DIALÉCTICA PARA LA PAZ 

En Europa, desde la ruptura de la unidad del movimiento comunista mundial (1956-64), el proletariado sufrió el revisionismo moderno que acarreó graves consecuencias. Significó, en la práctica, la renuncia a la lucha de clases como motor de la Historia tergiversando el principio de coexistencia pacífica, planteado por Lenin, como táctica de confrontación con el imperialismo para evitar una nueva guerra mundial.

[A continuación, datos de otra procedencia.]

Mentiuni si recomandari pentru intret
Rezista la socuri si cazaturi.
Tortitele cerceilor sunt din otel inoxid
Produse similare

Así como sucesos nacionales de toda actualidad, como ocurre con los incendios forestales masivos  que calcinan nuestros espacios naturales destruyendo hogares (a la fecha de elaboración de este artículo), creando una tragedia para muchas familias afectadas, hechos indiscutiblemente relatados con crudeza en los medios de comunicación que conmueven a la ciudadanía y provocan una saludable emoción de solidaridad y movilización, sucede algo completamente opuesto cuando los mismos medios nos envilecen con el relato sionista del genocidio en Gaza o cuando nos engañan con la Guerra de Ucrania. Pareciera que la humanidad en Europa aceptaría como grandes verdades las mentiras mil veces repetidas sobre la responsabilidad del incendio bélico en el oriente ucraniano, mientras los partidos de la izquierda más influyentes en el parlamento y organismos extramuros del mismo muestran su indecisión o impotencia para levantar unidos una masiva movilización contra la guerra y decir la verdad sobre la barbarie militarista de los Gobiernos europeos, obstinados en imponer manu militari su lógica imperialista, contando con el hegemón norteamericano y su tramposo relato sobre las causas.

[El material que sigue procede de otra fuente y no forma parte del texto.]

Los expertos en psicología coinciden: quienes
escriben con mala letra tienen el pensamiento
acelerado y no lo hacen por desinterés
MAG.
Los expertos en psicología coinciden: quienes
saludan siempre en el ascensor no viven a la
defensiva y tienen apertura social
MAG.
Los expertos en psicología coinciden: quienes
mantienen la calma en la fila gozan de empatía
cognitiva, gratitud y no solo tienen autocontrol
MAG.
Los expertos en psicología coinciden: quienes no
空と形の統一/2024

1.- Debilidades históricas para acabar con el imperialismo y sus guerras.

La Guerra de Ucrania (llamémosla así) presenta una «especial» dificultad para alcanzar un Tratado de Paz que pueda ser aceptado por Rusia, víctima de la convicción occidental de que este inmenso país se convirtió en una anomalía histórica desde la revolución de octubre de 1917, e incluso después del desplome de la URSS en 1991.

¿Dónde radica hoy el principal obstáculo para la paz?

La agresión occidental contra Rusia ha sido una constante desde 1918 cuando una coalición de 15 países occidentales, entre ellos Estados Unidos, lo invadieron militarmente para revertir la triunfante revolución bolchevique que destronó el absolutismo de los Zares. Después de aquel estrepitoso fracaso, no cesaron de atacar a la URSS por diversos medios hasta que se desplomó en 1991, con la ficción de que había sido una gran victoria de Occidente que había conseguido coronar «El Fin de la Historia », con la apoteosis de un liberalismo sempiterno.

Tal y como están las cosas hoy en Ucrania, donde se libra una guerra feroz entre Rusia y la OTAN (los mismos contras de hace 107 años), todo indica que es necesario un Tratado de Paz entre EEUU y Rusia. Pero la PAZ no podrá ser alcanzada sin que surja una simetría de fuerzas en el tablero mundial, que permita salir de la trampa de la dialéctica negativa que se abriera hace 69 años en la URSS y que condujo a tres ruinas consecutivas para el proletariado. 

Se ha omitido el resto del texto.